While the government boasts of offering more and more money to the NHS – £1bn earlier this year (2023) for its urgent care recovery plan, and now £200m to deal with winter pressures – these are pitiful sums: NHS England’s annual budget stands at £153bn and needs to grow at 4% annually in real terms to meet increased demand and the costs of new drugs and treatments. However, the growth was zero in 2021/22, negative in 2022/23, and is just 1.5% for 2023/24 and 2024/25. Such sums have ensured that the current NHS staffing shortfall of 112,000 will remain the norm for years to come. As for the NHS workforce plan finally announced this summer, the predicted numbers of extra staff – 60,000 more doctors, 170,000 more nurses, 71,000 more allied health professional in the workforce by 2036 – will need billions of extra funding, but the Treasury has only agreed to £1bn over the next five years. In the meantime, life expectancy has stalled and compares poorly with other countries: a recent study showed that the UK had the second lowest life expectancy among 19 countries analysed, with only the United States faring worse. Now, fewer than one in ten males born today are expected to reach retirement age in good health; in Blackpool life expectancy is only just over the retirement age of 67 in the poorest wards.

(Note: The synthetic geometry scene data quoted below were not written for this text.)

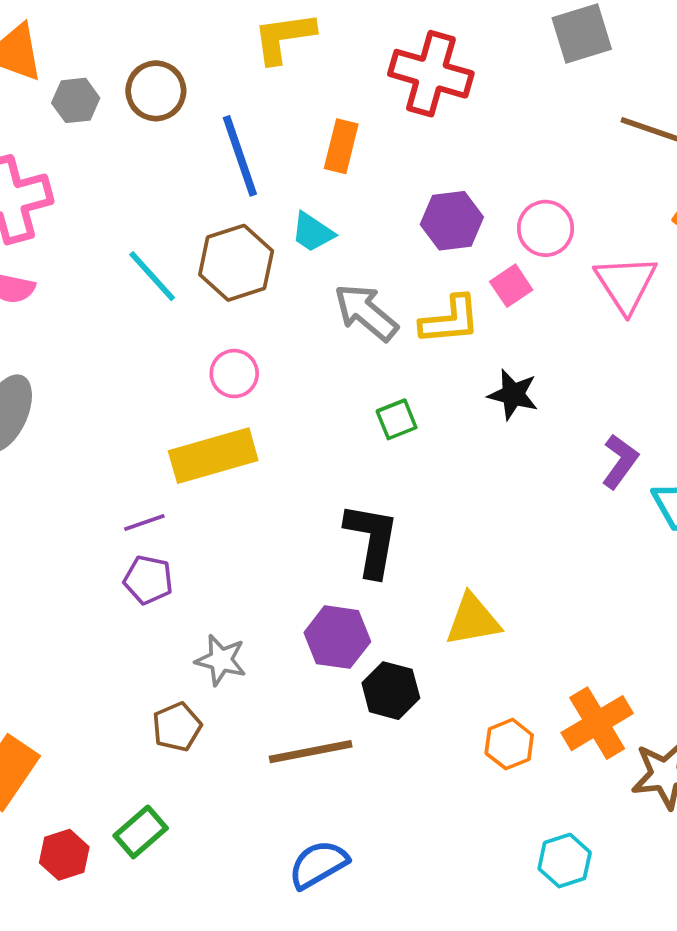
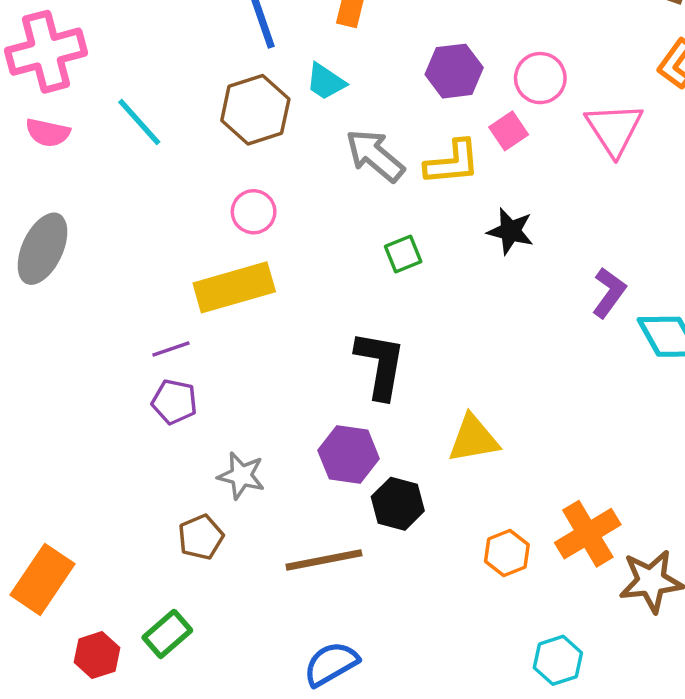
cyan line: (152, 276) -> (139, 122), moved

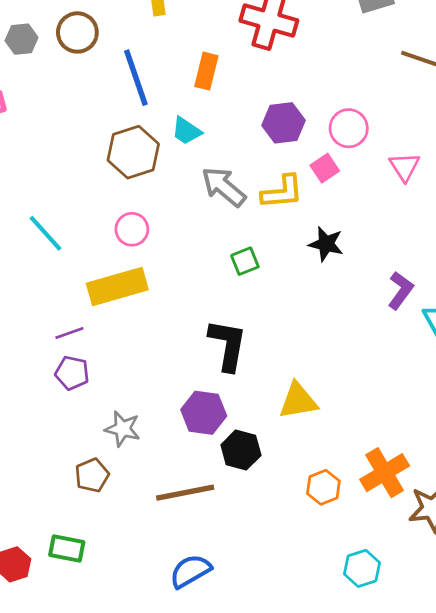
cyan line: (139, 122) -> (45, 233), moved
pink triangle: (614, 129) -> (405, 167), size x0.7
green rectangle: (167, 634) -> (67, 548), turned 52

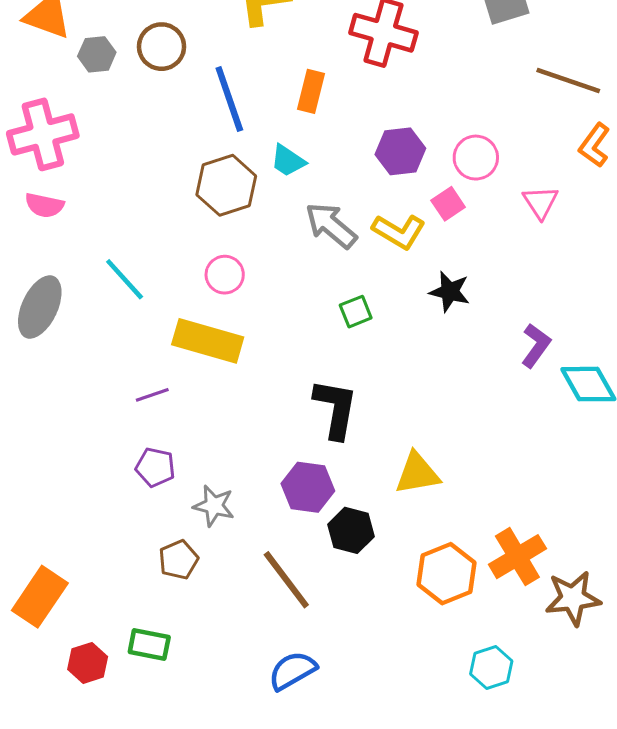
yellow L-shape: (282, 192) -> (399, 231), turned 36
yellow rectangle: (117, 286) -> (208, 341), turned 32
purple pentagon: (72, 373) -> (155, 467), moved
orange hexagon: (323, 487) -> (447, 574), size x1.5
brown line: (185, 493) -> (286, 580), turned 64

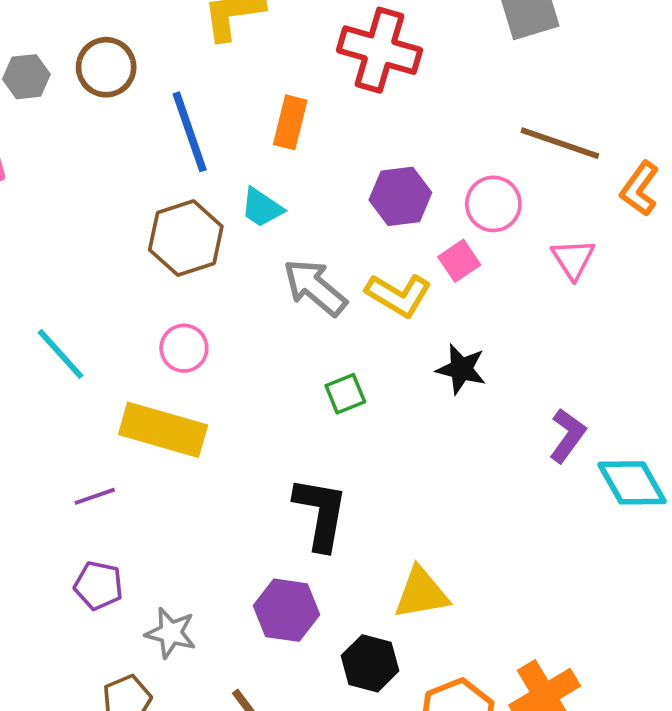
brown line: (568, 80) -> (560, 143), moved
black hexagon: (351, 530) -> (370, 663), moved

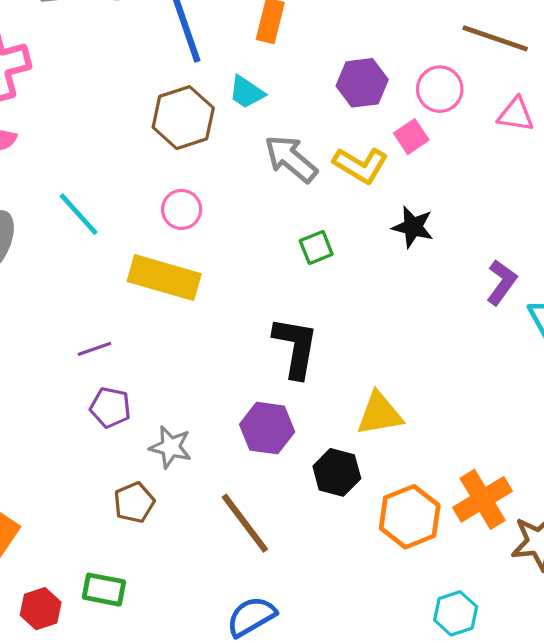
pink triangle: (573, 259) -> (516, 114), moved, turned -48
purple line: (95, 496) -> (94, 349), moved

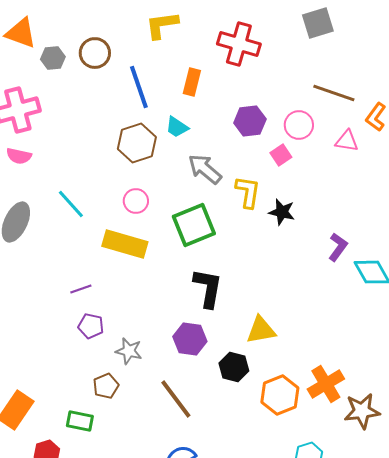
yellow L-shape: (361, 165) -> (248, 192), moved, turned -112
green square: (316, 247) -> (194, 225), moved, size x2.0
green rectangle: (104, 590) -> (80, 421), moved

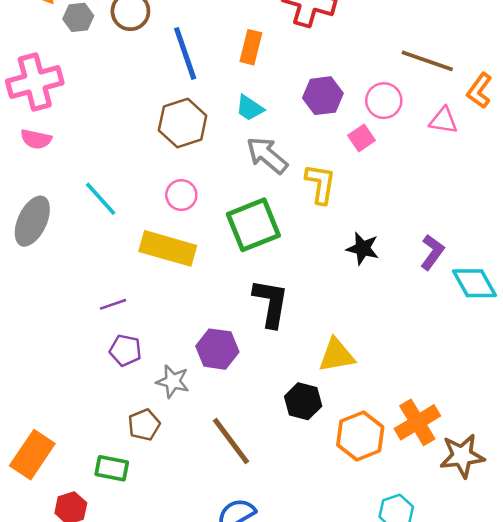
cyan trapezoid: (177, 127) -> (250, 108), moved
black star: (282, 212) -> (363, 248), moved
purple hexagon: (190, 339) -> (217, 349), moved

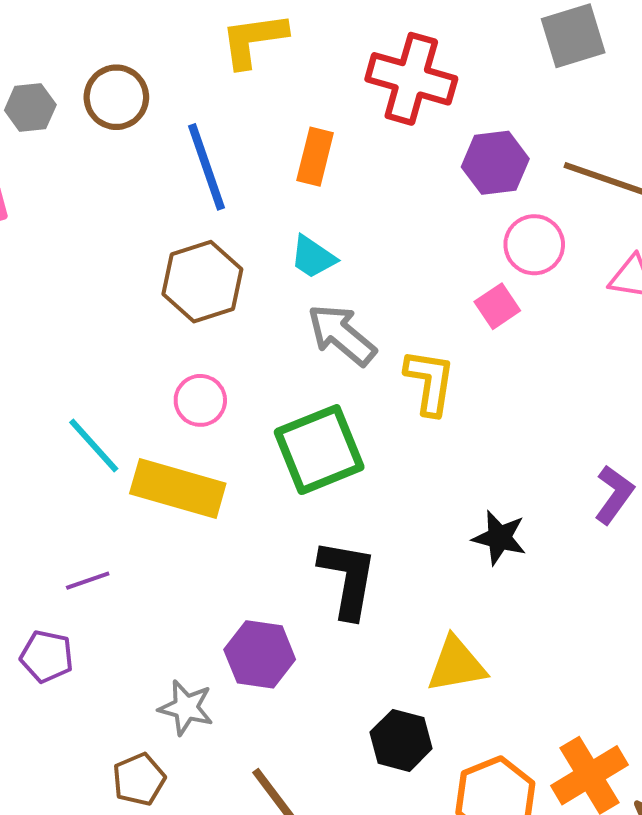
purple hexagon: (323, 96) -> (495, 163), moved
cyan line: (101, 199) -> (94, 445), moved
black star: (363, 248) -> (499, 538), moved
purple pentagon: (125, 350) -> (47, 656), moved

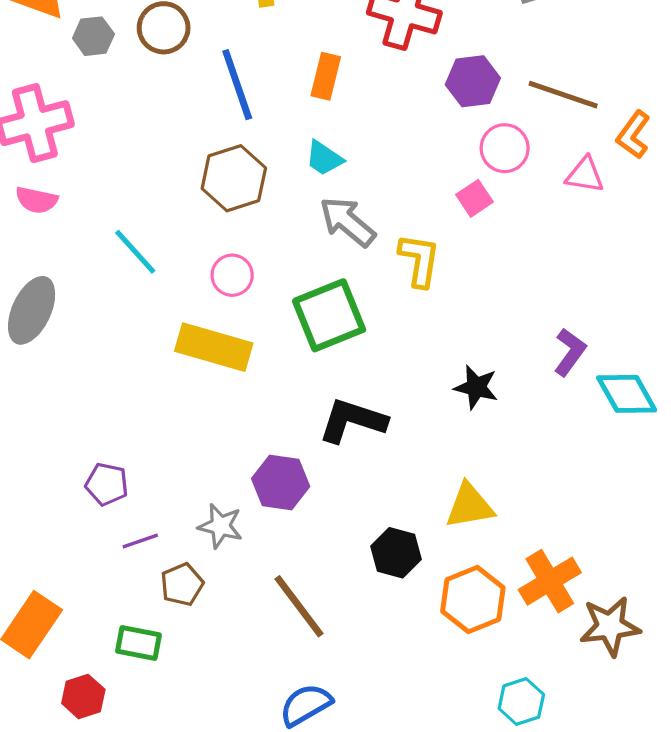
cyan line: (94, 445) -> (135, 252), moved
black L-shape: (348, 579) -> (353, 421), turned -82
purple line: (88, 581) -> (140, 541), moved
yellow triangle: (456, 665) -> (470, 506), moved

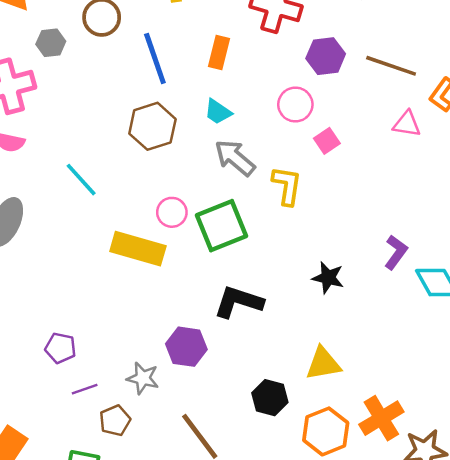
gray hexagon: (93, 36) -> (51, 43), moved
pink circle: (505, 148) -> (295, 105), moved
pink circle: (232, 275) -> (172, 212), moved

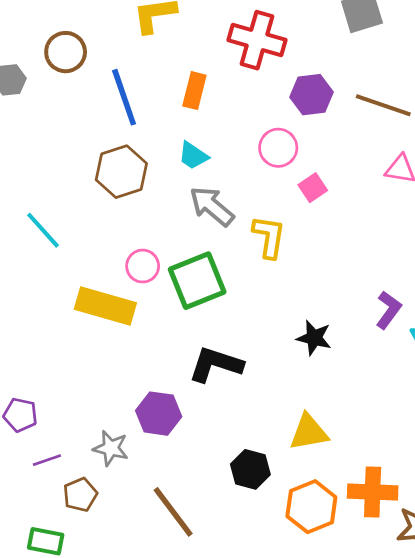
orange cross: (381, 418) -> (373, 492), turned 33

However, maintaining the NHS is a cost for the ruling class – it is paid for out of profits diverted to the state sector. In today’s crisis conditions this is no longer acceptable for the ruling class, and with the balance of class forces weighted against the working class unlike in 1948, it demands that the government of the day cuts this spending, and offers up whatever services can be transformed into profit-making enterprises. Labour is in complete agreement with this: Shadow Secretary for Health Wes Streeting has committed to further privatisations.
He has accepted donations of £15,000 from hedge fund boss John Armitage for ‘staffing costs’ in his office. Armitage has a stake in US private health insurance giant UnitedHealth, America’s largest health insurer. Labour in government will be ensuring the NHS is stripped of its profitable assets and services, and cut to the satisfaction of the ruling class.